Banking Sector Surges as Almost All Banks Exceed Q2 Profit Estimates

November 21, 2024 | Sachin Kumar

In a remarkable display of resilience and growth, the banking sector in India has shown strong performance in the second quarter of the fiscal year, with nearly all major banks exceeding profit projections. Out of 13 major public and private sector banks analyzed, 11 surpassed estimates set forth by analysts, marking a significant improvement compared to the previous year.

Robust Financial Results

The latest reports indicate that only two banks fell short of analysts’ profit expectations in Q2, a stark improvement compared to last year when eight institutions outperformed forecasts while five missed them. Notably, the public sector banks, including the State Bank of India (SBI), Punjab National Bank, Bank of Baroda, and Canara Bank, demonstrated exceptional performance by outperforming analysts’ estimates. This is particularly noteworthy for SBI, which had underperformed in the same quarter last year.

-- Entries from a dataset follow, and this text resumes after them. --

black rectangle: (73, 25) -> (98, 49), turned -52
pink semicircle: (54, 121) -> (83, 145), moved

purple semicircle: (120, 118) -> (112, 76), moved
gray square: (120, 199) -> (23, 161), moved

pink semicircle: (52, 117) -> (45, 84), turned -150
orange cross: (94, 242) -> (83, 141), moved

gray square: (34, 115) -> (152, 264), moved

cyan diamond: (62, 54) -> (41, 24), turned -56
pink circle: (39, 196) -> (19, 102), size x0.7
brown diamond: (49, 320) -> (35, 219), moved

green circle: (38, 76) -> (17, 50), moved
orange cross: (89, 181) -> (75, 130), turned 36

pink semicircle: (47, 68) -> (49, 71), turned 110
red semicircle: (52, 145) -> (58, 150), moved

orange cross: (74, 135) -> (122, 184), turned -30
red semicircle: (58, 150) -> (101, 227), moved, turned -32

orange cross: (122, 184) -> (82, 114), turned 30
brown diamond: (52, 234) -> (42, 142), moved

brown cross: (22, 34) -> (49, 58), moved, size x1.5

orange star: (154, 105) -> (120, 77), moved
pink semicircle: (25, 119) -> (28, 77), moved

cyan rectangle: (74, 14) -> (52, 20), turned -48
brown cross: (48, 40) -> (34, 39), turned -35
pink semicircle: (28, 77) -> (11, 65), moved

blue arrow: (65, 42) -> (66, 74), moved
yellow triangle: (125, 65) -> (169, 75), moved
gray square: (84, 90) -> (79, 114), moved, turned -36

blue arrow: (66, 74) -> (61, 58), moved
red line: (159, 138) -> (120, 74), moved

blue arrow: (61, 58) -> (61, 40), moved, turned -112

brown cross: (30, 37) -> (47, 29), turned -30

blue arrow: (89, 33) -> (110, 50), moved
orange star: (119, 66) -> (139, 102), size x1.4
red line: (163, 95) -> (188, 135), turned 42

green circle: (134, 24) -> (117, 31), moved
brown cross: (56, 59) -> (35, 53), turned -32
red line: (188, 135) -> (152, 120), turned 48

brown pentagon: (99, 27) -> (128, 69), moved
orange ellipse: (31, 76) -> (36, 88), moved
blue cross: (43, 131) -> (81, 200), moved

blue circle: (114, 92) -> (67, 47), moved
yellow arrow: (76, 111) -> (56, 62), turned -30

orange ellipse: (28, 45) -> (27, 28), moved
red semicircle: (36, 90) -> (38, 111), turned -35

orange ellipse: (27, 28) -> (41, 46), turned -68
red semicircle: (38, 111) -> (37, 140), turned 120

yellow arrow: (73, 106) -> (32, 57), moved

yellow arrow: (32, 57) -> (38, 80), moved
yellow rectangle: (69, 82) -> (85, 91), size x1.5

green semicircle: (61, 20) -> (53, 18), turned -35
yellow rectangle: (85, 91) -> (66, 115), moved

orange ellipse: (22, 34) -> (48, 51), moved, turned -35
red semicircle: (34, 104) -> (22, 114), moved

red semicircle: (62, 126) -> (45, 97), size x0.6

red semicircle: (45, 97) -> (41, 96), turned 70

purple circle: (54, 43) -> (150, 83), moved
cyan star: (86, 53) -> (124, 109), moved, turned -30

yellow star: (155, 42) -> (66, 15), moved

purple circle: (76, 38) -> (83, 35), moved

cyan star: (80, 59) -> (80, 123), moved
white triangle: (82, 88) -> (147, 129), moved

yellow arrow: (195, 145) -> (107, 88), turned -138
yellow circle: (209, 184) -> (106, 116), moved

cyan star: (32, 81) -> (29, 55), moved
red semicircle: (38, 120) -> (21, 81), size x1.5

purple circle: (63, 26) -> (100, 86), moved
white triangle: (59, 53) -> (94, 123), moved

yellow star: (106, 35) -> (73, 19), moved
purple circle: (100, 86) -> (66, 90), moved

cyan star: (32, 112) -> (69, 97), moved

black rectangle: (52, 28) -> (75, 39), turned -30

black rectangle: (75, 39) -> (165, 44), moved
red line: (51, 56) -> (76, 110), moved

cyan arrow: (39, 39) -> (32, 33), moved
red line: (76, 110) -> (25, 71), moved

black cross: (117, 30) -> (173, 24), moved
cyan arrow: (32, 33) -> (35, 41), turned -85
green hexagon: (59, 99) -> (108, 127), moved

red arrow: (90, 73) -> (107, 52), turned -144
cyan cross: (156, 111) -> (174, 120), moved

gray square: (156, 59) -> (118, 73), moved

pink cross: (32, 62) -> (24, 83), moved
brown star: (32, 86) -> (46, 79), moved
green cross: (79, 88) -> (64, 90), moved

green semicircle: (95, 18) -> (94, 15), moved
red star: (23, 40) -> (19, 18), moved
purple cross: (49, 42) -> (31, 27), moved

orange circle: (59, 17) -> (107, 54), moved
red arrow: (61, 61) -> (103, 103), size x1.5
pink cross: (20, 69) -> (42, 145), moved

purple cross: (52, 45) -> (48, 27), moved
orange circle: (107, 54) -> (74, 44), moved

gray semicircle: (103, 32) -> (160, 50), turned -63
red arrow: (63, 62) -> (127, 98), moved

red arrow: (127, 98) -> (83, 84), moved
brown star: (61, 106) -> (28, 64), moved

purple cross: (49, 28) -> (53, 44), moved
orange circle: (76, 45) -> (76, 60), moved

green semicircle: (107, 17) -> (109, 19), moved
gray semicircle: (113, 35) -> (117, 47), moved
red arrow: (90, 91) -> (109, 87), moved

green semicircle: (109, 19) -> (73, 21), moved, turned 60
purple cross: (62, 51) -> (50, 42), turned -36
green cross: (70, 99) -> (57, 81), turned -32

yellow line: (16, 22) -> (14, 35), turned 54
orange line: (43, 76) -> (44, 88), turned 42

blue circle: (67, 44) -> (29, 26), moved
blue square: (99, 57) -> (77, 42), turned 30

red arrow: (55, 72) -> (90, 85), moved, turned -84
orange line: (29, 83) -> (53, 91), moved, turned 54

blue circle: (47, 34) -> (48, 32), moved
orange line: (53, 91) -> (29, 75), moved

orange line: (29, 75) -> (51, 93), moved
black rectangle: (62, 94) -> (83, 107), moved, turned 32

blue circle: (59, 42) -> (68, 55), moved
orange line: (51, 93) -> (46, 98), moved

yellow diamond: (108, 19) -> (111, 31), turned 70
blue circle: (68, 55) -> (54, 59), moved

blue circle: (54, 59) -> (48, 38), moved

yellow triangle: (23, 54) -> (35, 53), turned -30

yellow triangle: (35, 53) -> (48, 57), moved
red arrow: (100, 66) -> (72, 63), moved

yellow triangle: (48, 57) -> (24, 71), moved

On the private sector side, HDFC Bank, ICICI Bank, and Axis Bank reported profits exceeding analysts’ expectations. Conversely, Kotak Mahindra Bank and IndusInd Bank did not meet the projections, a situation mirrored last year when these banks also underperformed.

Growth in Deposits Eases Concerns

A critical factor contributing to these positive results has been the growth in bank deposits. Market analysts have noted that several leading banks, including HDFC Bank, ICICI Bank, and Axis Bank, have reported stronger deposit growth compared to advances, alleviating worries about sluggish deposit growth in the sector.

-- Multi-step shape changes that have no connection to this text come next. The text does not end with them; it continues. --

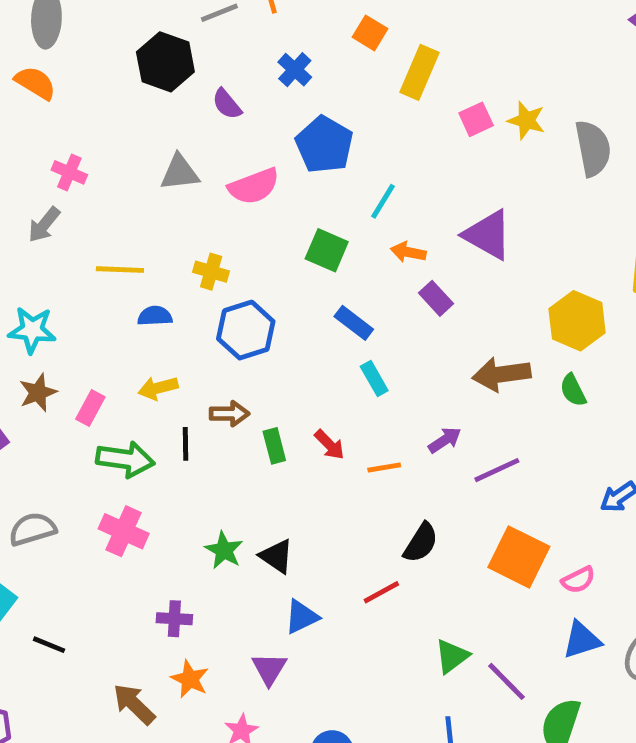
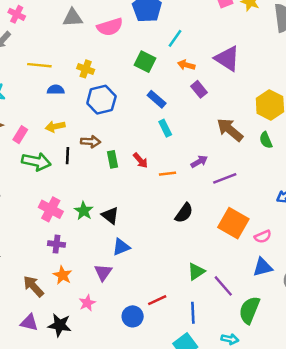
brown arrow: (501, 374) -> (230, 130), turned 44
pink cross: (124, 531) -> (51, 209), moved
red line: (381, 592) -> (157, 300), moved

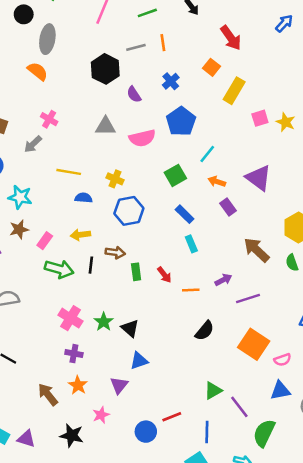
green square: (145, 62) -> (175, 175), turned 30
purple triangle: (29, 323) -> (26, 439), moved

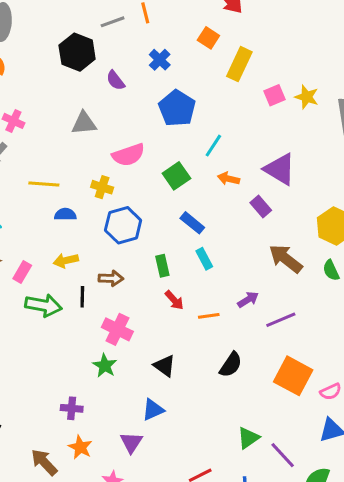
pink semicircle: (142, 138) -> (128, 155), moved
purple rectangle: (228, 207) -> (261, 207), moved
green rectangle: (136, 272) -> (162, 266), moved
pink cross: (71, 318) -> (117, 329), moved
black triangle: (130, 328) -> (165, 366), moved

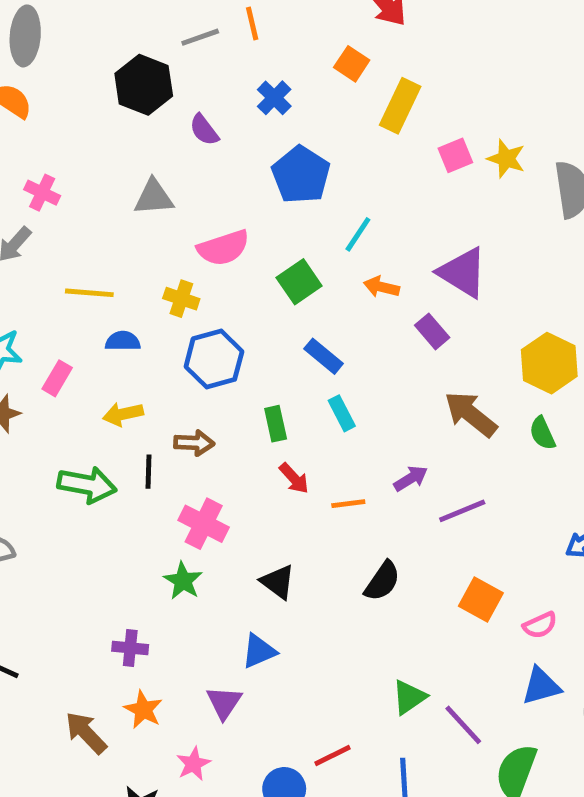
pink rectangle: (22, 272) -> (57, 378), moved
orange square: (293, 376) -> (481, 600), size x0.7

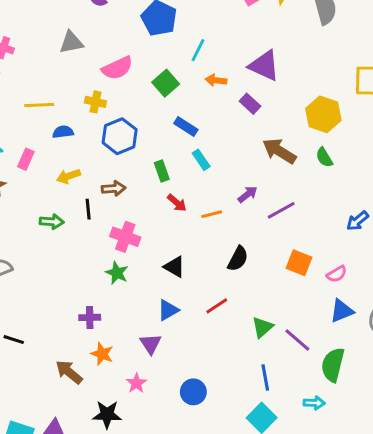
green arrow: (87, 485) -> (52, 222), size x0.7
red line: (332, 756) -> (217, 306), moved

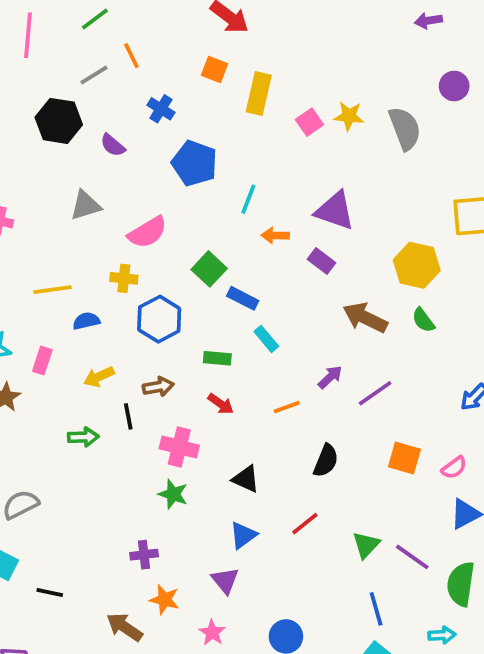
green square: (166, 83) -> (209, 269), moved
green rectangle: (162, 171) -> (217, 358), turned -60
red arrow: (177, 203) -> (221, 404), moved

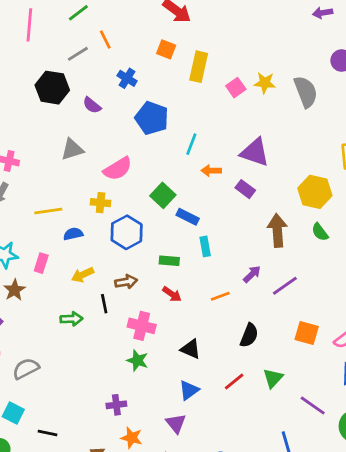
brown arrow: (365, 318) -> (277, 230), turned 60
cyan rectangle: (266, 339) -> (205, 246), turned 30
green triangle: (366, 545) -> (273, 378), moved

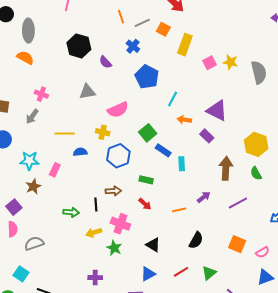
gray line: (78, 54) -> (142, 23), moved
cyan rectangle: (205, 246) -> (182, 164), moved
yellow arrow: (83, 275) -> (94, 233), moved
purple line: (285, 286) -> (238, 203), moved

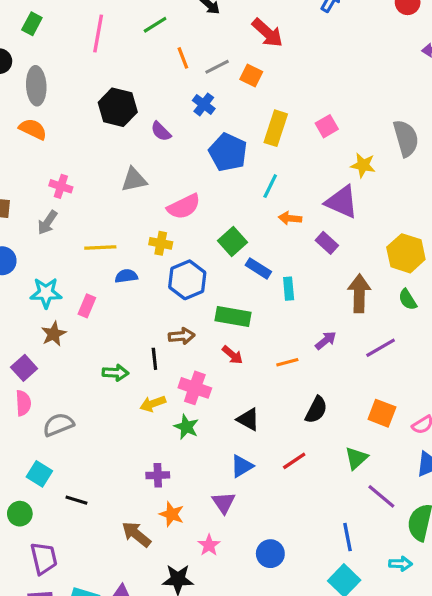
yellow rectangle: (185, 45) -> (276, 128), moved
yellow star: (230, 62) -> (363, 165), moved
green rectangle: (146, 180) -> (233, 317), size x1.5
green triangle: (209, 273) -> (356, 458), moved

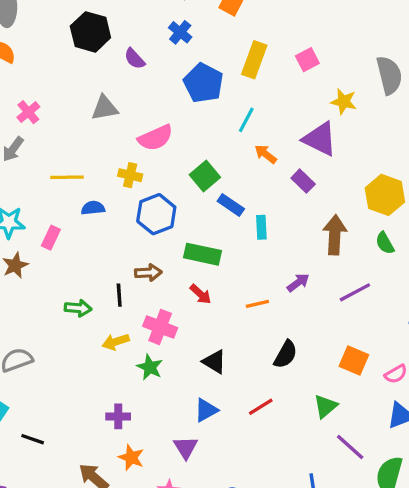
pink cross: (61, 186) -> (28, 112), turned 30
orange arrow: (290, 218) -> (266, 154), turned 30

"HDFC Bank, ICICI Bank, Axis Bank, and Kotak Mahindra Bank have shown an increase in deposits that exceeds their loan growth in Q2," commented a senior analyst from a brokerage firm. Specifically, HDFC Bank recorded a 5.1% growth in deposits and a 1.3% rise in advances, whereas ICICI Bank saw a 5% increase in deposits alongside a 4.4% surge in loans. Axis Bank and Kotak Mahindra Bank also reported modest growth figures in deposits and advances.

Improvement in Asset Quality

In addition to higher income from non-interest sources, banks benefited from improved recoveries on bad loans, reduced provisioning costs, and advancements in asset quality. This comprehensive financial uplift enabled them to report net profits that exceeded expectations.

The non-interest income for public sector banks experienced significant growth, rising by 56.8%, primarily driven by mark-to-market gains and robust increases in fee income. Sanjay Agarwal, a senior director at CARE Ratings, noted that the treasury income for select banks also improved, rising by 14 basis points year-over-year.

Conclusion

The second quarter of 2024 has showcased a rebound in the banking sector’s profitability, indicating a robust recovery from past downturns. With effective strategies in place for deposit mobilization and improved asset management, the outlook for the banking industry appears optimistic. Investors are taking note of these developments as banks continue to navigate the changing economic landscape, ensuring they remain positioned for sustained growth.

As the trends evolve, it will be essential for banks to maintain this momentum for continued profitability in the future.